В это время настал вечер; все ушли на отдых, только товарищ Жаренов и я остались сидеть на берегу высыхающей реки. Я не спешил снова запускать мотор, я хотел догадаться еще о чем-нибудь для более свободного движения машины.
Солнце зашло в раскаленном свирепом пространстве, а внизу на земле осталась тьма и озабоченные люди с трудным чувством в сердце, поникшие в своих избах без всякой защиты от беды и смерти. Вскоре к делопроизводителю пришли его дети - мальчик и девочка, - те самые, которых я видел в крестном походе. Они потемнели от голода и бесприютности и бросились к отцу, радуясь, что нашли его и будут ночевать с ним в страшной душной темноте; хлеба они уже не просили, радуясь тому, что хоть есть у них отец, который их любит и сам ничего не ест. Отец прижал к себе слабые тела своих детей и стал искать в карманах чего-нибудь, чтобы покормить их, но находил лишь мусор и отношения волисполкома. Тогда делопроизводитель решил успокоить детей своей теплотой, он обнял их обоих громадными руками, приблизил к своему теплому животу, и все трое заснули на ночной земле. Наверно, у этих детей мать была умершая, и они жили сиротами около своего отца.
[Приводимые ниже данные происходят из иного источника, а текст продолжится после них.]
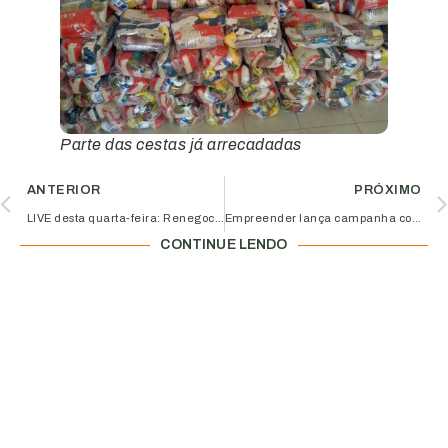
Parte das cestas já arrecadadas
ANTERIOR
PRÓXIMO
LIVE desta quarta-feira: Renegociação de dívidas e contratos em tempos de COVID-19
Empreender lança campanha com alternativas para MPEs em tempos de Covid-19
CONTINUE LENDO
Я догадался, что мне надо сделать: нужно свернуть из пакли фитиль, опустить его одним концом в бачок с водой и обмотать фитилем цилиндры мотора, тогда вода будет сочиться по фитилю, а машина почувствует прохладу и даст лишнюю мощность. Я нашел паклю в прицепной коляске - в ящике механика, и к полночи совершил работу до конца. Затем я подошел к спящему семейству Степана Жаренова и не знал, что делать - качать ли воду, чтобы обеспечить хотя бы на осень пищу этим детям, или подождать, потому что дети проснутся от шума мотора и немедленно начнут мучиться без еды.
Я сел в раздумье около реки, тихо влекущейся вдаль, и поглядел в звездное скопление на небе, на это будущее поприще деятельности человечества - в бессмертную сосущую пустоту, наполненную тонким тревожным веществом, бьющимся в ритме своей неизвестной судьбы, - и стал думать об электричестве, что всегда доставляло мне удовольствие.
Вскоре мне пришлось обернуться к деревне - там раздался взрыв какой-то бочки, а потом шипение пара, и опять стало тихо. Делопроизводитель проснулся, поднял голову - и снова уснул.
Учитывая крепкий сон семейства, проспавшего взрыв бочки, я пустил мотор. В черные угодья пошел толстый поток воды из устья нагнетательной трубы, мотор теперь вращался на хороших оборотах, грелся мало и не пел мучительным голосом утомления из глубины своего жесткого существа. Я тихо ходил вокруг бьющейся в напряжении машины и с удовлетворением наблюдал спокойное течение ночи в мире; пусть время теперь идет, оно проходит не напрасно: машина надежно качает воду в сухие поля бедняков.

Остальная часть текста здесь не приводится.